Dr. Joel Fuhrman's Roasted Vegetable Pizza

Yield: 2 servings
Calories: 416
Theme: Dinner
Rating:  This recipe has not been rated
vegetable pizza

Get more flavor out of your veggies by roasting them. Roasted veggies make a healthy and delicious topping for homemade pizza. To keep it completely vegetarian, make your own walnut and nutritional yeast "cheese" to sprinkle on top.


  • 2 cup broccoli florets
  • 1 large red bell pepper, sliced 1 inch thick
  • 1 large portobello mushroom, cut into ½-inch slices
  • 1 tsp garlic powder
  • 1 tbsp balsamic vinegar
  • 1 tsp Mrs.
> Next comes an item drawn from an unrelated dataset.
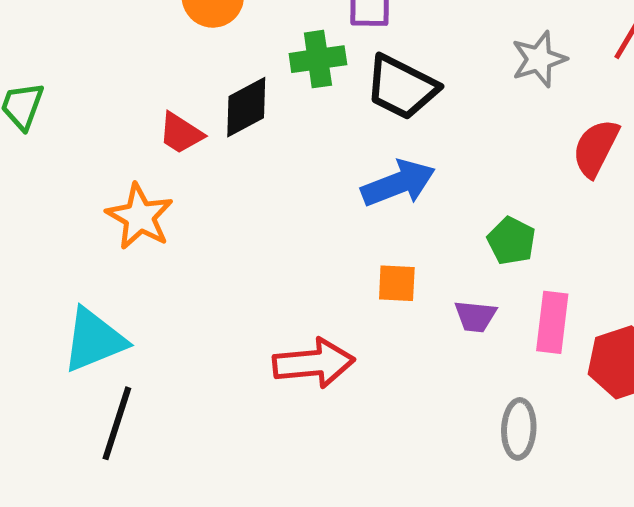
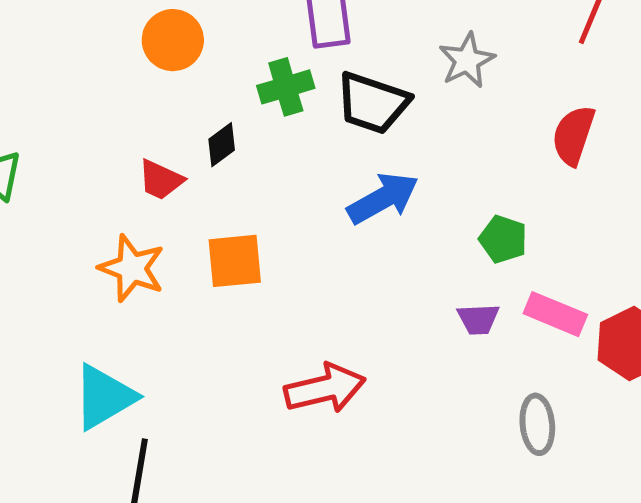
gray star: (539, 59) -> (467, 60), moved
black diamond: (246, 107) -> (222, 145), size x0.7
orange square: (397, 283) -> (235, 261), moved, size x1.4
pink rectangle: (552, 322) -> (555, 314), turned -66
Dash seasoning or Spike no-salt seasoning
  • 5 oz baby spinach
  • 2 (100% whole grain) tortillas or pita bread
  • 1/2 cup no-salt- added or low-sodium pasta sauce
  • 1-2 oz nondairy mozzarella cheese or nutritarian Parmesan (see note)


  1. Preheat the oven to 350˚F.
  2. Toss broccoli, bell peppers and mushrooms with garlic powder, balsamic vinegar, and seasoning.
  3. Roast seasoned vegetables on a cookie sheet for 30 minutes, turning occasionally and mounding to keep them from drying out. 
  4. Steam spinach until just wilted.
  5. Bake tortilla or pita directly on an oven rack for 5 to 7 minutes or just until crisp.
  6. Spread a thin layer of pasta sauce on a tortilla or on top of the pita bread, and distribute roasted vegetables and spinach. Sprinkle with Nutritarian Parmesan or nondairy mozzarella. 
  7. Bake for an additional 3 to 5 minutes or until toppings are warm and cheese is melted, checking occasionally to avoid browning the vegetables.



Note: To make Nutritarian Parmesan, place ¼ cup walnuts and ¼ cup nutritional yeast in a food processor and pulse until it resembles the texture of grated Parmesan cheese.